TASK DETAILS
Omit every picture while repeating the entries exactly.

DATA SHOWN
---

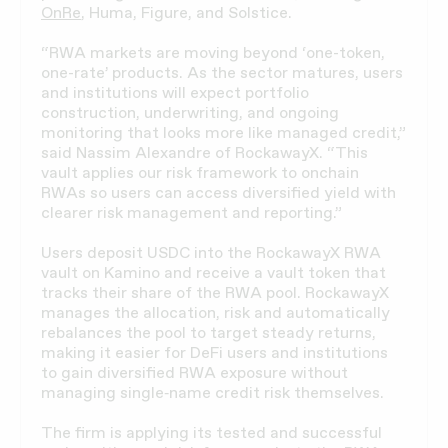
OnRe
, Huma, Figure, and Solstice.
“RWA markets are moving beyond ‘one-token,
one-rate’ products. As the sector matures, users
and institutions will expect portfolio
construction, underwriting, and ongoing
monitoring that looks more like managed credit,”
said Nassim Alexandre of RockawayX. “This
vault applies our risk framework to onchain
RWAs so users can access diversified yield with
clearer risk management and reporting.”
Users deposit USDC into the RockawayX RWA
vault on Kamino and receive a vault token that
tracks their share of the RWA pool. RockawayX
manages the allocation, risk and automatically
rebalances the pool to target steady returns,
making it easier for DeFi users and institutions
to gain diversified RWA exposure without
managing single‑name credit risk themselves.
The firm is applying its tested and successful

---

ANSWER TO THE PROBLEM
OnRe
, Huma, Figure, and Solstice.
“RWA markets are moving beyond ‘one-token,
one-rate’ products. As the sector matures, users
and institutions will expect portfolio
construction, underwriting, and ongoing
monitoring that looks more like managed credit,”
said Nassim Alexandre of RockawayX. “This
vault applies our risk framework to onchain
RWAs so users can access diversified yield with
clearer risk management and reporting.”
Users deposit USDC into the RockawayX RWA
vault on Kamino and receive a vault token that
tracks their share of the RWA pool. RockawayX
manages the allocation, risk and automatically
rebalances the pool to target steady returns,
making it easier for DeFi users and institutions
to gain diversified RWA exposure without
managing single‑name credit risk themselves.
The firm is applying its tested and successful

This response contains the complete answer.